I smile, swallowing my panic, hiding
everything carefully and completely behind my teeth.
“Not much. You?”
“Not much. Just restless.”
She hops onto my bed, sitting
next to me, her fingers immediately tracing the letters on the front of my
journal. She knows enough not to
open it.
I shrug. “We should do something.”
Act normal.
She nods. “K. Like what? Wanna drive to
Warrenton beach?”
To
see the old Iredale wreck? We’ve seen it a million times,
but whatever.
“Sure,” I answer simply. Because sometimes saying
fewer words makes it easier to conceal the crazy.
We climb off the bed and Calla
turns to me, grabbing my elbow.
“Hey, Finn?”
I pause, staring down at
her. “Yeah?”
“You’ve seemed… .off this whole week. I thought when you went to group a second time it’d help, but you still
seem strange. If something’s wrong,
you’d tell me, right?”
Youcan’tYoucan’tYoucan’tYoucan’t. You’re crazycrazycrazycrazy. Don’tTellHerYourSecretSecretSecret.
I swallow back the voices.
Act normal.
“I’m fine,” I lie. A blissful lie to spare her worry, to
spare my pride, to spare me the humiliation of being dragged away to a padded
room, to a place where keys are thrown away and the crazy people are forgotten,
replaced by medicated shells.
“Promise?” Calla is hesitant, her red hair standing
out like fire against my white curtains. She almost always accepts my word, but this time, she knows me. She knows I’m lying.
“Repromissionem,” I assure her.
She rolls her eyes.
“You know, sometimes, Latin just
complicates things. That took you
five syllables to say what you could’ve said in two.”
I smile and shrug. “It’s a dignified language. It has
character.”
“If by dignified, you mean dead , ok.”
She laughs and I pretend to, because
honestly we’re shells anyway, medicated or not. We’re not the people we used to be. We just look like it on the
outside.
We clatter down the creaky steps
of our house, bickering back and forth, doing our best to seem normal because
mom always said fake it ‘til you make it. We’re definitely doing our part.
As we round the corner into the
large, elaborate foyer, the distinct roar of a motorcycle splits apart the
serene atmosphere of the funeral home. We stare at each other.
We don’t typically get mourners
on motorcycles this far up the mountain.
Dad steps past us, eyeing Calla
curiously.
“Thanks for referring someone to
me for the carriage house. I wasn’t expecting your help with that, considering
how much you wanted it for yourself.”
Calla stops still, frozen in
place, while she stares at dad.
“He called?”
He?
Her voice is filled with anxiety
and happiness and hope. I stare at
her. What the hell is this?
Dad nods. “Yeah. This morning.
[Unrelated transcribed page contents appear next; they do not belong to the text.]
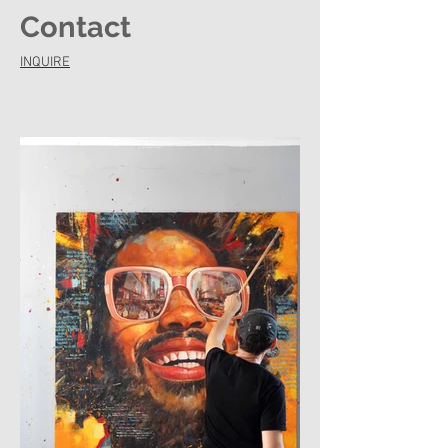
Contact
INQUIRE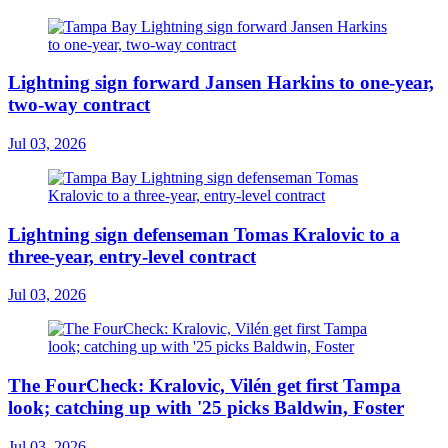
Lightning sign forward Jansen Harkins to one-year,
two-way contract
Jul 03, 2026
Lightning sign defenseman Tomas Kralovic to a
three-year, entry-level contract
Jul 03, 2026
The FourCheck: Kralovic, Vilén get first Tampa
look; catching up with '25 picks Baldwin, Foster
Jul 03, 2026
That’ll be him now, to
look at it.”
Calla spins around and stares
out the window, and I look over her shoulder.
A black, aggressive motorcycle,
a Triumph, is parked on the circular drive, as a tall dark-haired guy stands in
front of it, removing his black helmet.
Calla is so absorbed in watching
him that she doesn’t realize how closely I’m watching her.
She smiles a beatific
smile. “It’s been days since I told
him about it. I thought he didn’t
want it.”
My dad raises his eyebrow. “He still might not. He’s just here to look at it. Really quick—how did you meet him?”
She pauses. “I met him in the café at the hospital
the other day. I’ve bumped into him a couple of other times. He’s been there visiting someone. He
seems nice.”
Nice.
Dad doesn’t push her because the
guy is already walking up the porch steps.